El paro de dos horas, en oportunidad de la visita de la delegación de la OIT al país, se cumplió sin fisuras. Un centenar de trabajadores concurrió luego a la concentración frente al Congreso con la consigna de “Reconocimiento ya del sindicato del subte” y pancartas por la “Libertad sindical y derogación de la ley de asociaciones sindicales”. Fue probablemente el único sector que paró efectivamente en la jornada convocada por la CTA y una de las delegaciones obreras más nutridas.

La medida fue acotada, en horario no pico y no contó con una resistencia activa de la patronal. Pero fue el primer paro general del subte por el reconocimiento de su sindicato desde la firma de las actas en noviembre. Por eso, voceros del Ministerio de Trabajo salieron a los medios a advertir que se trataba de una trasgresión a dichas actas, que establecen específicamente el veto a toda medida de acción directa en materia del reconocimiento del nuevo sindicato (AGTSyP) o de cuestionamiento a la personería de la UTA.

El sector yaskista, dirigente de AGTSyP, se opuso al paro con la intención, seguramente, de no alterar el curso de los acuerdos con el gobierno y con la expectativa de obtener algún reconocimiento por la vía de un acuerdo CTA-CGT-gobierno con la mediación de la OIT. La realidad es que la delegación del subte designada para la ocasión informó al cuerpo de delegados que la prometida reunión de la OIT con ellos nunca se realizó. Todo se limitó a una reunión general de la CTA con la delegación de OIT, donde la titular de la misma afirmó que se oponían a una modificación de la legislación sindical argentina –propuesta por el propio Yasky en su intervención– y que se trataría de buscar ángulos favorables que permitieran mejorar la situación de la democracia sindical.

Sorprendentemente, un delegado del PTS de la Línea H planteó en una reunión de secretaría gremial discutir el ingreso a la CTA, algo más fuera de lugar que nunca, cuando la CTA no puede consigo misma, envuelta en el fracaso de la lucha por su propia personería, por su parálisis y por la división interna en función del copamiento kirchnerista de la central vía Yasky.

Despejada la expectativa en la OIT, la cuestión de la personería para el nuevo sindicato aparece claramente vinculada a que los trabajadores del subte impongan a la patronal la resolución de una agenda de reivindicaciones urgentes, que tienen que ver con los ascensos y promociones para llenar cargos vacantes, la falta de personal para cumplir con el servicio que se debe dar, el mantenimiento y seguridad con esos mismos fines, la implementación de una bolsa de trabajo y el régimen de francos, la incorporación a Metrovías del personal de los talleres de la tercerizada CAF, entre otros. Es decir un sindicato actuante como parte de la lucha por su derecho legal de existencia.

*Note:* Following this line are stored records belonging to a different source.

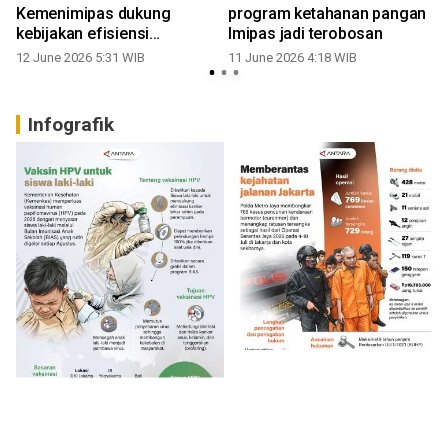
a
Kemenimipas dukung
program ketahanan pangan
kebijakan efisiensi
Imipas jadi terobosan
1
pemerintah
12 June 2026 5:31 WIB
11 June 2026 4:18 WIB
Infografik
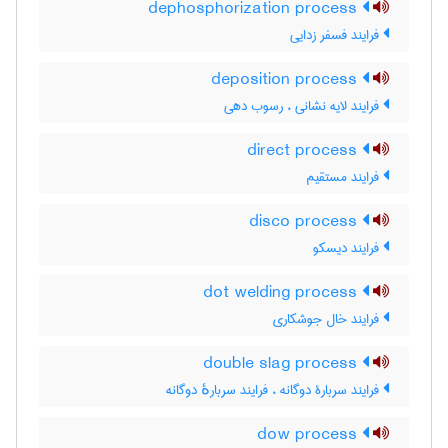
dephosphorization process
فرایند فسفر زدایی
deposition process
فرایند لایه نشانی ، رسوب دهی
direct process
فرایند مستقیم
disco process
فرایند دیسکو
dot welding process
فرایند خال جوشکاری
double slag process
فرایند سربارۀ دوگانه ، فرایند سربارهٔ دوگانه
dow process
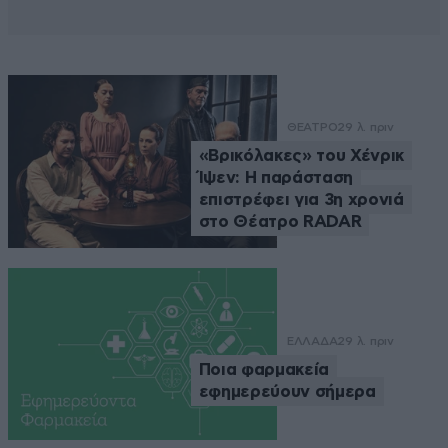
ΘΕΑΤΡΟ
29 λ. πριν
«Βρικόλακες» του Χένρικ
Ίψεν: Η παράσταση
επιστρέφει για 3η χρονιά
στο Θέατρο RADAR
ΕΛΛΑΔΑ
29 λ. πριν
Ποια φαρμακεία
εφημερεύουν σήμερα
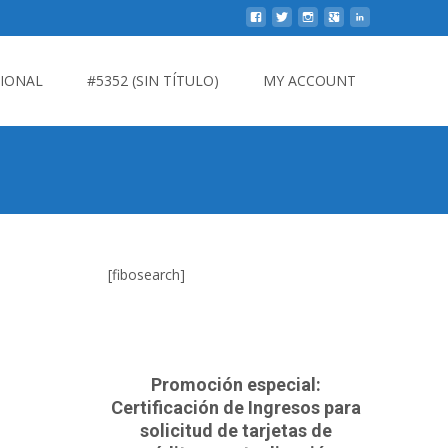
CIONAL
#5352 (SIN TÍTULO)
MY ACCOUNT
[fibosearch]
Promoción especial:
Certificación de Ingresos para
solicitud de tarjetas de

En este orden de cosas, el sector tráfico de la Línea B acaba de obtener la cobertura de varios puestos que se solicitaban (maniobrista, conductor, guardas) y la apertura de concursos para otros más. Esto ha sido producto de las medidas de acción tomadas en la línea durante varias semanas.

En este nuevo escenario se desarrollará el próximo plenario de delegados. El gran paro realizado y la necesidad de reorientar hacia una nueva etapa que supere lo recorrido hasta aquí. Asambleas en las líneas para considerar el plan de acción. ¡Adelante, compañeros!